Jhené Aiko's debut studio album "Souled Out" is slated for release for May 2014. The neo-R&B/rapper is redefining rap and R&B music much like how Drake did, creating a sultry blend of the two genres to create her own.
Last year Jhené Aiko's "Sail Out" EP debuted at No. 1 on the R&B charts. Her 2011 mixtape, Sailing Souls, which Jhené produced with Fisticuffs and featured an impressive group of rappers, including Ab-Soul, Kendrick Lamar, Gucci Mane, Miguel, and Drake-impressed legendary producer turned Def Jam executive No I.D. He eventually made Aiko his first artist signed to his Artium imprint. "I could see a new R&B forming, following in the footsteps of Frank Ocean, Miguel, Weeknd, and Drake. She had these witty rap complexities to her lyrics, with these very digestible melodies. I knew it would connect and I knew that females hadn't heard a female doing it," says No I.D.
Aiko is also winning the approval of the likes of Lebron James, and has already appeared on Drizzy's Nothing Was The Same, on the track "From Time" as well as on J. Cole's album Born Sinner.
In an interview with Complex, for which she is on the cover for the April/May edition, the up and coming songstress talks about her very successful mixtapes. "The Sailing Souls mixtape, that was the height of me going through all of this stuff," Jhené comments. "I'd just had my daughter and I was working at a vegan café and I wanted to do this mixtape, so I was recording after work. I just needed to release all my frustration and my heartache and pain. It's [easier] for me to write about that type of stuff than [happiness]."
According to Complex, Aiko first met Drake shortly before he released his 2009 mixtape So Far Gone. "I had just found out I was pregnant. No one else knew and I was still just recording. I was feeling my way around, seeing who I wanted to work with and what I wanted to write about. I went into a session to meet him through a mutual friend. That's how that relationship formed. I knew him from Degrassi because some of my younger family members watched it. When I saw him I was like, 'Oh. He's that guy from that show.' He was nowhere near who he is today, even though the underground music people were like, 'He's next!'"

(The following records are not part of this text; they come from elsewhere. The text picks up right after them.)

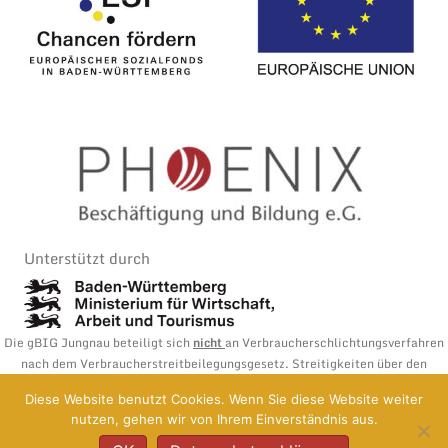
Unterstützt durch
Die gBIG Jungnau beteiligt sich
nicht
an Verbraucherschlichtungsverfahren
nach dem Verbraucherstreitbeilegungsgesetz. Streitigkeiten über den
geschlossenen Vertrag und dessen Ausführung können vor der
Diese Website benutzt Cookies. Wenn Sie diese Website weiter
Vermittlungsstelle Allgemeine Verbraucherschlichtungsstelle des Zentrums
nutzen, gehen wir von Ihrem Einverständnis aus.
für Schlichtung e.V. | Straßburger Straße 8 | 77694 Kehl am Rhein | Telefon:
07851-/ 795 79 40 | Fax: 07851 -/ 795 79 41 | E-Mail:
mail@verbraucher-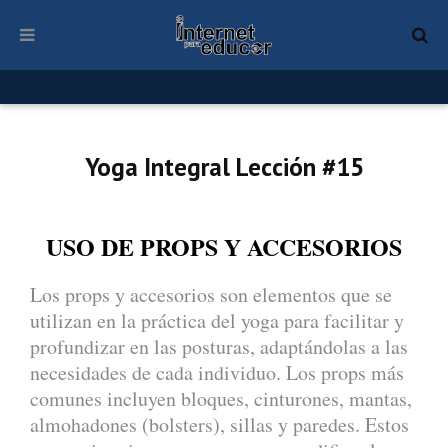
Yoga Integral Lección #15
USO DE PROPS Y ACCESORIOS
Los props y accesorios son elementos que se
utilizan en la práctica del yoga para facilitar y
profundizar en las posturas, adaptándolas a las
necesidades de cada individuo. Los props más
comunes incluyen bloques, cinturones, mantas,
almohadones (bolsters), sillas y paredes. Estos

As for her impression of Drake, it's clear that Jhene looks up the rapper and asks him for advice on her own career. "I look up to Drake," Jhené says. "Everything in his whole career is commendable. He can act, he can rap, he can sing. I can relate to him. He's mixed; I'm mixed. Everything he does, I take note because I feel like he's doing a really good job of being, like, well-rounded. And not only that, he's really talented. I'm always asking him for advice with stuff and trying to figure out how he deals with being such a big celebrity."